EXERCISE DIRECTIONS:
Among the records below, count the lines where "Hispanic" occurs, and report that total alone.

RECORD EXTRACTS:
---+---

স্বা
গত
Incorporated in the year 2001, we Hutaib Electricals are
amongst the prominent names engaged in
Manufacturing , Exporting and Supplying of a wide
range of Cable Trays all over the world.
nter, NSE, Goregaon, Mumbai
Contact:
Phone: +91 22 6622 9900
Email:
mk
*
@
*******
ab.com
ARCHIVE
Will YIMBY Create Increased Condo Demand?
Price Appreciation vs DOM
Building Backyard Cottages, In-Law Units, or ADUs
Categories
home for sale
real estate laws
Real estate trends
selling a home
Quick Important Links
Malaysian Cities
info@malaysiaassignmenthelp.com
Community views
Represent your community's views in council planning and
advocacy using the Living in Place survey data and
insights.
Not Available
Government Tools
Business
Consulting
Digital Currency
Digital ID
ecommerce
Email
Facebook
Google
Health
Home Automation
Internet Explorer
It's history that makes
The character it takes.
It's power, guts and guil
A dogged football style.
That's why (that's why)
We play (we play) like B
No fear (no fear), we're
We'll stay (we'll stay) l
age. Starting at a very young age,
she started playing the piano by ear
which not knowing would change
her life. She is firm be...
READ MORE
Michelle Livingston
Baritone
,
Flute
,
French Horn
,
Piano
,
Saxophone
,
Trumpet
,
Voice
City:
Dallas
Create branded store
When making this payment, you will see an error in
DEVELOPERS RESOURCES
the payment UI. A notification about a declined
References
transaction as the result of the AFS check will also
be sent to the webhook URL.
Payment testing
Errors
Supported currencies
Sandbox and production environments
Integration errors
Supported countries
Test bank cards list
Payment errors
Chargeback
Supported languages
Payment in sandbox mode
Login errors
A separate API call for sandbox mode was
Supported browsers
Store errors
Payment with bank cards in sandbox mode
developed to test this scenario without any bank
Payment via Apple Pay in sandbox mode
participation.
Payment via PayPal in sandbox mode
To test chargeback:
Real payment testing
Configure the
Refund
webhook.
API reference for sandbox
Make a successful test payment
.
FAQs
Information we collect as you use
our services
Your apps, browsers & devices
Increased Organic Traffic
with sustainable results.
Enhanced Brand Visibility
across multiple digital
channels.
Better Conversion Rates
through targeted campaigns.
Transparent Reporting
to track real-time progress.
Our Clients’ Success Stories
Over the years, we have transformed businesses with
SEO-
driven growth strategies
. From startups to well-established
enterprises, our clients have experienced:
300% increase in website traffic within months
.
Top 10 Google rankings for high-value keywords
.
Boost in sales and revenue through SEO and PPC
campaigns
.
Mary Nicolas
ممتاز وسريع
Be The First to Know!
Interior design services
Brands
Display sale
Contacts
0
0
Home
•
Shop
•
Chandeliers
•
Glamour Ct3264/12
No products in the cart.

---+---

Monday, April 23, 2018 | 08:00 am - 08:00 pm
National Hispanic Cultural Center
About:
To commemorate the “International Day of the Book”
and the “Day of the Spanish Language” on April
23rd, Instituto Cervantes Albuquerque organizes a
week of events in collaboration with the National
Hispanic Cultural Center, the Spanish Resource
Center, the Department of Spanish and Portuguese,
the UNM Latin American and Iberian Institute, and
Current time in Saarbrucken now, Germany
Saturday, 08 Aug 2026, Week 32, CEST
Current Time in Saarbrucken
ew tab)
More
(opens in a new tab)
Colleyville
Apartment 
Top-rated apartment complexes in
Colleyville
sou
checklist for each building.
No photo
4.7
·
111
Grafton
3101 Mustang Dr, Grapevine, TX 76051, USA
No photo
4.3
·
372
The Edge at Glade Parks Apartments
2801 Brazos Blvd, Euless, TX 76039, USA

---+---

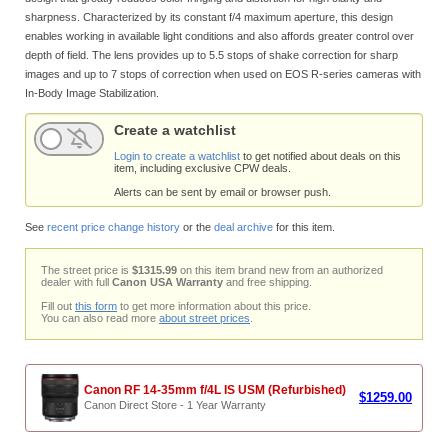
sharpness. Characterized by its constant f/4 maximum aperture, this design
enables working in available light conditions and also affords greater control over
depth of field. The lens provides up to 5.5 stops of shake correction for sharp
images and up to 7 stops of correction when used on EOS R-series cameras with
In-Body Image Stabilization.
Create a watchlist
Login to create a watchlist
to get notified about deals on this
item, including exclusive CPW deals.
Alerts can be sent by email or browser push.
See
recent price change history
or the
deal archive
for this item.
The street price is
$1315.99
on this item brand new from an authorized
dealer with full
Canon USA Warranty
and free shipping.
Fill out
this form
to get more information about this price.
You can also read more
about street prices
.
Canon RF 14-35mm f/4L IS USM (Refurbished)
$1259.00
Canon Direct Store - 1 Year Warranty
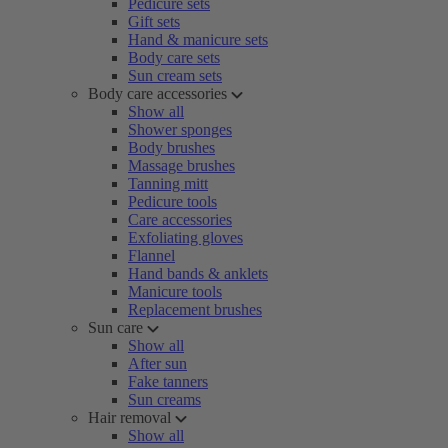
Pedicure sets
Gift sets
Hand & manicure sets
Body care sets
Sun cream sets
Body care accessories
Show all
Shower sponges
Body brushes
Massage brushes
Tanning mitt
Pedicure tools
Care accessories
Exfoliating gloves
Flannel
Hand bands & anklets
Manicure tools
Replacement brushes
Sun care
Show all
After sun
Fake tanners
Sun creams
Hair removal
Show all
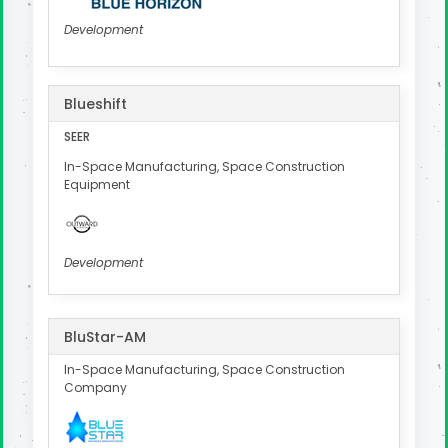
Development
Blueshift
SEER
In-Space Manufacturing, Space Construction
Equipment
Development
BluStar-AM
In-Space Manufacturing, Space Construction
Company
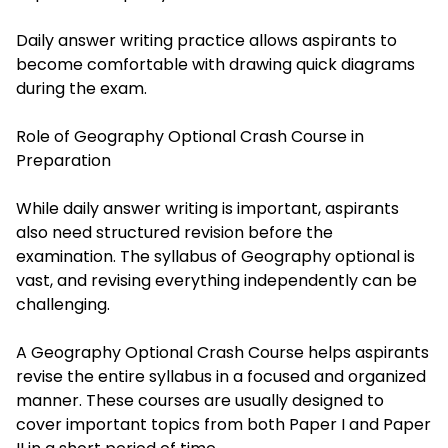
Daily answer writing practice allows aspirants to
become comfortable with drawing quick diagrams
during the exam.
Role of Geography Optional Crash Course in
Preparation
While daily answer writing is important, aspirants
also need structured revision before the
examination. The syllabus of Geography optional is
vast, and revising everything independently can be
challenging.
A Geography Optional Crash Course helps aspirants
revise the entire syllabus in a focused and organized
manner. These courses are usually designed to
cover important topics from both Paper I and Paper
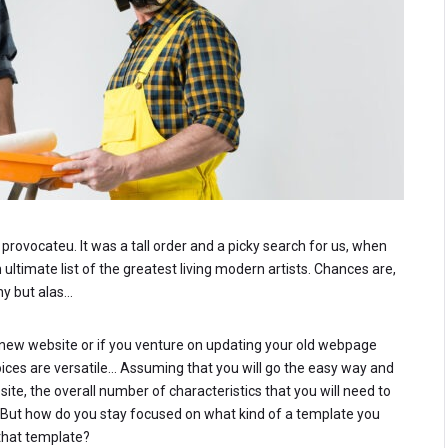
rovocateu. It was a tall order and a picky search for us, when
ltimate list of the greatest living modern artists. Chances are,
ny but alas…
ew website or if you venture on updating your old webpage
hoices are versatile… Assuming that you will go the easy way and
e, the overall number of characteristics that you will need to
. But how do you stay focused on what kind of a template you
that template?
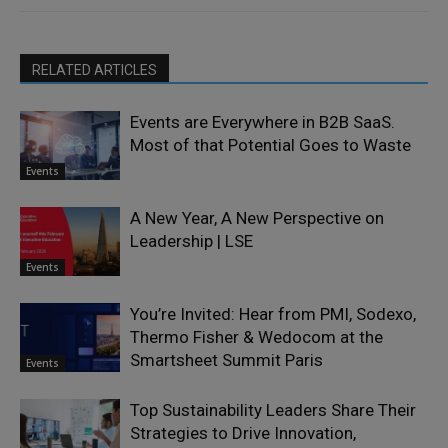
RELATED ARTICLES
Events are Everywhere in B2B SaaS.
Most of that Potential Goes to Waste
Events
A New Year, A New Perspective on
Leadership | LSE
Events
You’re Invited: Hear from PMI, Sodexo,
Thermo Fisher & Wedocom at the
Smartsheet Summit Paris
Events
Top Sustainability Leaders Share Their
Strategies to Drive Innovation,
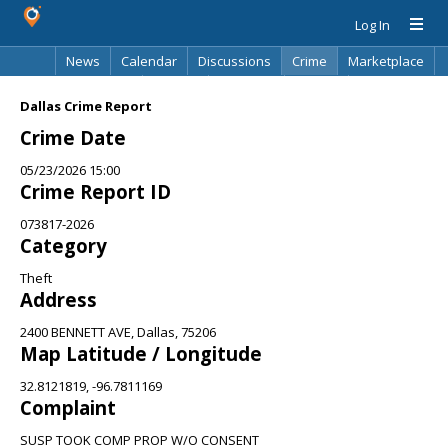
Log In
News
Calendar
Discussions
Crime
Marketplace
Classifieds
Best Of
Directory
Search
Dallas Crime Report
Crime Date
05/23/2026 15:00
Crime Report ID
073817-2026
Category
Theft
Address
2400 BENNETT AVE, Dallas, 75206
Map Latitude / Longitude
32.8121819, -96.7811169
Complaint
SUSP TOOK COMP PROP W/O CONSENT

---+---

ANSWER SPACE:
2